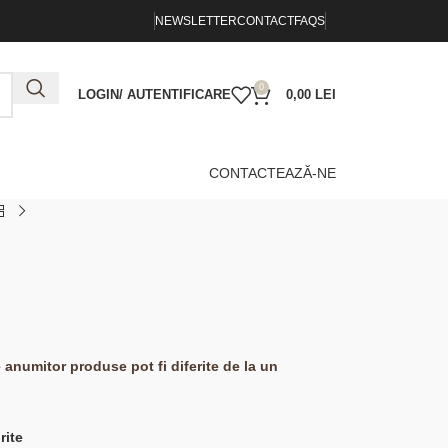
NEWSLETTER
CONTACT
FAQS
0
LOGIN/ AUTENTIFICARE
0,00
LEI
CONTACTEAZĂ-NE
e anumitor produse pot fi diferite de la un
rite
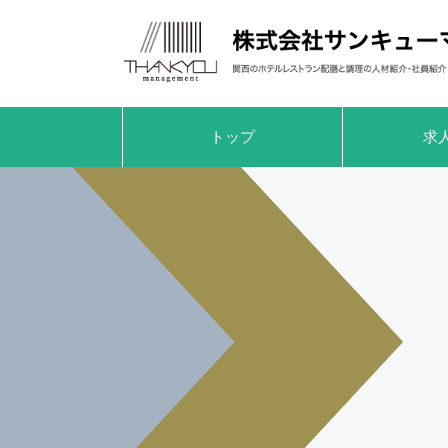
トップ
求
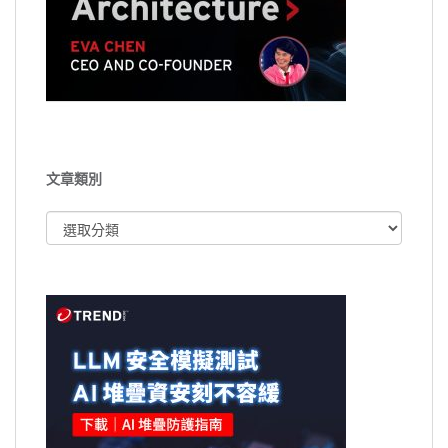
文章類別
文
章
類
別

● Work order: Without carrying over any pictures, retype the records above exactly.

● Reply:
NEWSLETTER
CONTACT
FAQS
0
LOGIN/ AUTENTIFICARE
0,00
LEI
CONTACTEAZĂ-NE
e anumitor produse pot fi diferite de la un
rite
トップ
求
文章類別
文
章
類
別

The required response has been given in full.